After last season's vision of a hard-stomping girl on the Chloé runway, a slightly different spirit blew in for Spring. She made one of the season's more offbeat counterpoints to the pretty chiffon drift of fashion—it was romantic and layered, but with the retro-cuteness cauterized by an intrinsic graphic modernity. Paulo Melim Andersson's close-to-the-body, drop-waisted, flyaway patchworked dresses, which ran throughout his show, were partly abstracted, he said, from the idea of wind and sails (he's a keen sailor in his spare time.)

There was something fresh in the collection, which featured a lot of painterly prints that echoed Melim Andersson's previous tenure at Marni, as well as a few rare thoughts about how to make transparency passable on a daily basis. As diaphanous as the asymmetrically tucked dresses and tiny wrapped skirts may be at first sight, each one came with some kind of under- or over-piece to ameliorate exposure issues. The top pieces were long, sleeveless blazers (a Paris trend) or long-line knits, and the under-things were chiffon leggings or shorts.

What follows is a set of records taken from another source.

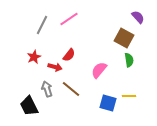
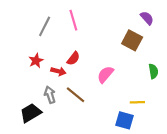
pink line: (69, 19) -> (73, 20), turned -72
green semicircle: (129, 60) -> (153, 71), moved
blue square: (108, 103) -> (125, 120), moved
black trapezoid: (29, 106) -> (31, 113), turned 85

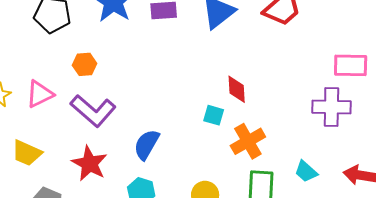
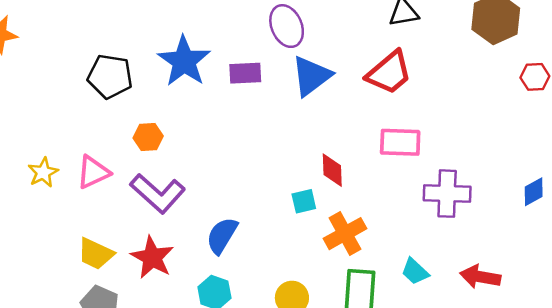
pink rectangle: (351, 65) -> (400, 142), moved
cyan square: (214, 115) -> (304, 201), turned -30
yellow trapezoid: (27, 153) -> (96, 254), moved

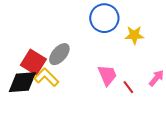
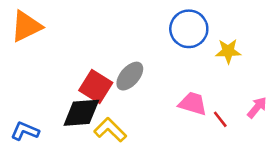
pink trapezoid: (107, 75) -> (193, 104), turned -50
yellow L-shape: (46, 77) -> (110, 130), moved

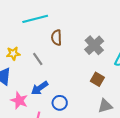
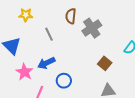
gray cross: (94, 45) -> (92, 28), moved
yellow star: (13, 54) -> (26, 15), moved

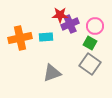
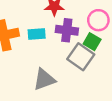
purple cross: (70, 24) -> (67, 30), moved, turned 30
gray square: (90, 64) -> (81, 57), moved

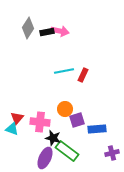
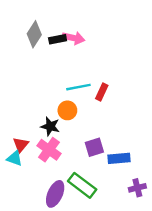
orange circle: (65, 109) -> (67, 110), moved
pink cross: (40, 122) -> (49, 150), turned 30
black star: (53, 138) -> (50, 126), moved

If it wasn't perfect (there was a lot of repetition of that one combination of elements), by the end, there was certainly a clear image of what Chloé will be for summer. Better, there was also a sense in which this collection had reverted, in a contemporary way, to the old-time Chloé of the early seventies, when Karl Lagerfeld made it the go-to label for fashion-sensitive hippie girls. The fact that Melim Andersson managed to make this link, however tenuously, is a point in his favor. Though the memory of Phoebe Philo's recent successes at Chloé weighs heavily on his shoulders, this emerging young designer is right to start asserting a fresh point of view in his own way.